Discovery of small molecule guanylyl cyclase A receptor positive allosteric modulators

• Published in: Proceedings of the National Academy of Sciences - PNAS Vol. 118; no. 52; pp. 1 - 9
• Main Authors: Sangaralingham, S. Jeson, Whig, Kanupriya, Peddibhotla, Satyamaheshwar, Kirby, R. Jason, Sessions, Hampton E., Maloney, Patrick R., Hershberger, Paul M., Mose-Yates, Heather, Hood, Becky L., Vasile, Stefan, Pan, Shuchong, Zheng, Ye, Malany, Siobhan, Burnett, John C.
• Format: Journal Article
• Language: English
• Published: United States National Academy of Sciences 28.12.2021
• Subjects: Adipocytes; Aged; Aldosterone; Allosteric properties; Allosteric Regulation; Angiotensin; Animals; Atrial natriuretic peptide; Binding; Bioavailability; Biological properties; Biological Sciences; Blood pressure; Brain natriuretic peptide; Cardiomyocytes; Cardiovascular Agents - chemistry; Cardiovascular Agents - metabolism; Cardiovascular Agents - pharmacokinetics; Cardiovascular Agents - pharmacology; Cardiovascular diseases; Cardiovascular Diseases - metabolism; Cells, Cultured; Chemical activity; Congestive heart failure; Cyclic GMP; Cyclic GMP - metabolism; Female; Guanylate cyclase; HEK293 Cells; High-throughput screening; High-Throughput Screening Assays; Humans; Hypertension; Hypertrophy; Male; Metabolic disorders; Metabolism; Mice; Mice, Inbred C57BL; Middle Aged; Modulators; Myocytes, Cardiac - metabolism; Natriuretic Peptides - metabolism; Nitric oxide; Peptides; Receptors; Receptors, Atrial Natriuretic Factor - chemistry; Receptors, Atrial Natriuretic Factor - drug effects; Receptors, Atrial Natriuretic Factor - metabolism; Renin; Risk analysis; Risk factors; Scaffolds; Therapeutic targets; cardiovascular disease; natriuretic peptides; particulate guanylyl cyclase A receptor; small molecule
• ISSN: 0027-8424; 1091-6490; 1091-6490
• DOI: 10.1073/pnas.2109386118

The particulate guanylyl cyclase A receptor (GC-A), via activation by its endogenous ligands atrial natriuretic peptide (ANP) and b-type natriuretic peptide (BNP), possesses beneficial biological properties such as blood pressure regulation, natriuresis, suppression of adverse remodeling, inhibition of the renin-angiotensin-aldosterone system, and favorable metabolic actions through the generation of its second messenger cyclic guanosine monophosphate (cGMP).
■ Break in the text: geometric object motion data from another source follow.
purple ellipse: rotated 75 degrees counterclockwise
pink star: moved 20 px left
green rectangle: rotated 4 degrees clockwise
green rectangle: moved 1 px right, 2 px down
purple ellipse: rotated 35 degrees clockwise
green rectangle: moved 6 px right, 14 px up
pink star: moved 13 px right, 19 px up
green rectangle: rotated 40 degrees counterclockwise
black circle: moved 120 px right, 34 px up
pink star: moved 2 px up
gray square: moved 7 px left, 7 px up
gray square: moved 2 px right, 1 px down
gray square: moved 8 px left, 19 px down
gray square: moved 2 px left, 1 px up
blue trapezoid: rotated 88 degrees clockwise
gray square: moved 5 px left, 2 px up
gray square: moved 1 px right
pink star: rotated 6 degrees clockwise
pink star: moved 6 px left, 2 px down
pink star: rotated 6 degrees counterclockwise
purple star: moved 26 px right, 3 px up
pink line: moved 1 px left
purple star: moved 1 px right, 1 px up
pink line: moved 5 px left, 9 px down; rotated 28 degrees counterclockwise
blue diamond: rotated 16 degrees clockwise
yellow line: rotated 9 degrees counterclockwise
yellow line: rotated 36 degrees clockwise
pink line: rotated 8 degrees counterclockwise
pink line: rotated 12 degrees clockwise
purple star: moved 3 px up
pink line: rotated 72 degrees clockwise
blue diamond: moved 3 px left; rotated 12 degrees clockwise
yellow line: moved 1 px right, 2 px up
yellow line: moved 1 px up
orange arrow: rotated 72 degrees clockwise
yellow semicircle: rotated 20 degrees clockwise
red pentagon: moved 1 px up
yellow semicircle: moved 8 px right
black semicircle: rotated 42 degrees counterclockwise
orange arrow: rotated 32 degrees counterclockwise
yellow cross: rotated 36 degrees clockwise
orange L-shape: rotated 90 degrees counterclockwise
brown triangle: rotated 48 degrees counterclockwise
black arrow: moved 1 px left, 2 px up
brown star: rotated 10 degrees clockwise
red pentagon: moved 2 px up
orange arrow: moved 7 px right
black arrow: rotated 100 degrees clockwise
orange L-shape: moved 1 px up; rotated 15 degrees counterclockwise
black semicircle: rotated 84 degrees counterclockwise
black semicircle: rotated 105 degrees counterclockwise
Thus, the GC-A represents an important molecular therapeutic target for cardiovascular disease and its associated risk factors. However, a small molecule that is orally bioavailable and directly targets the GC-A to potentiate cGMP has yet to be discovered. Here, we performed a cell-based high-throughput screening campaign of the NIH Molecular Libraries Small Molecule Repository, and we successfully identified small molecule GC-A positive allosteric modulator (PAM) scaffolds. Further medicinal chemistry structure–activity relationship efforts of the lead scaffold resulted in the development of a GC-A PAM, MCUF-651, which enhanced ANP-mediated cGMP generation in human cardiac, renal, and fat cells and inhibited cardiomyocyte hypertrophy in vitro. Further, binding analysis confirmed MCUF-651 binds to GC-A and selectively enhances the binding of ANP to GC-A. Moreover, MCUF-651 is orally bioavailable in mice and enhances the ability of endogenous ANP and BNP, found in the plasma of normal subjects and patients with hypertension or heart failure, to generate GC-A–mediated cGMP ex vivo. In this work, we report the discovery and development of an oral, small molecule GC-A PAM that holds great potential as a therapeutic for cardiovascular, renal, and metabolic diseases.